REQUIRED ACTION
Restate the data below word for word. Leave the images out.

EXERCISE MATERIAL
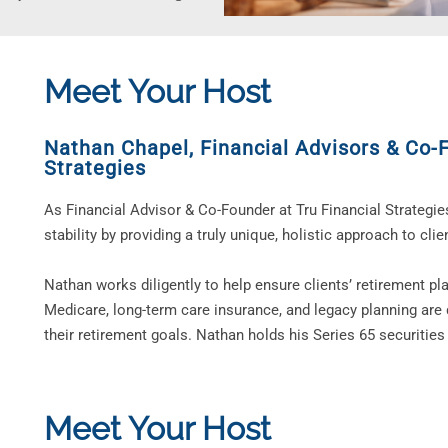
Meet Your Host
Nathan Chapel
,
Financial Advisors & Co-
Strategies
As Financial Advisor & Co-Founder at Tru Financial Strategie
stability by providing a truly unique, holistic approach to clien
Nathan works diligently to help ensure clients’ retirement pl
Medicare, long-term care insurance, and legacy planning are 
their retirement goals. Nathan holds his Series 65 securities 
Meet Your Host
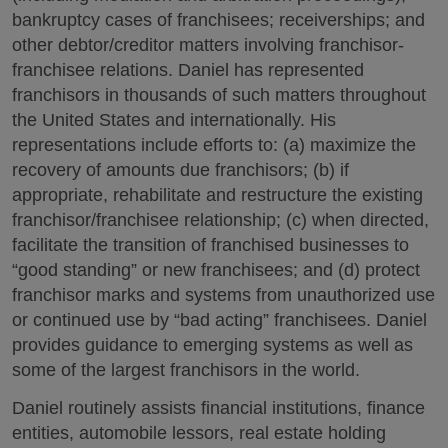
bankruptcy cases of franchisees; receiverships; and
other debtor/creditor matters involving franchisor-
franchisee relations. Daniel has represented
franchisors in thousands of such matters throughout
the United States and internationally. His
representations include efforts to: (a) maximize the
recovery of amounts due franchisors; (b) if
appropriate, rehabilitate and restructure the existing
franchisor/franchisee relationship; (c) when directed,
facilitate the transition of franchised businesses to
“good standing” or new franchisees; and (d) protect
franchisor marks and systems from unauthorized use
or continued use by “bad acting” franchisees. Daniel
provides guidance to emerging systems as well as
some of the largest franchisors in the world.
Daniel routinely assists financial institutions, finance
entities, automobile lessors, real estate holding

SOLUTION FOR THIS TASK
Meet Your Host
Nathan Chapel
,
Financial Advisors & Co-
Strategies
As Financial Advisor & Co-Founder at Tru Financial Strategie
stability by providing a truly unique, holistic approach to clien
Nathan works diligently to help ensure clients’ retirement pl
Medicare, long-term care insurance, and legacy planning are 
their retirement goals. Nathan holds his Series 65 securities 
Meet Your Host
bankruptcy cases of franchisees; receiverships; and
other debtor/creditor matters involving franchisor-
franchisee relations. Daniel has represented
franchisors in thousands of such matters throughout
the United States and internationally. His
representations include efforts to: (a) maximize the
recovery of amounts due franchisors; (b) if
appropriate, rehabilitate and restructure the existing
franchisor/franchisee relationship; (c) when directed,
facilitate the transition of franchised businesses to
“good standing” or new franchisees; and (d) protect
franchisor marks and systems from unauthorized use
or continued use by “bad acting” franchisees. Daniel
provides guidance to emerging systems as well as
some of the largest franchisors in the world.
Daniel routinely assists financial institutions, finance
entities, automobile lessors, real estate holding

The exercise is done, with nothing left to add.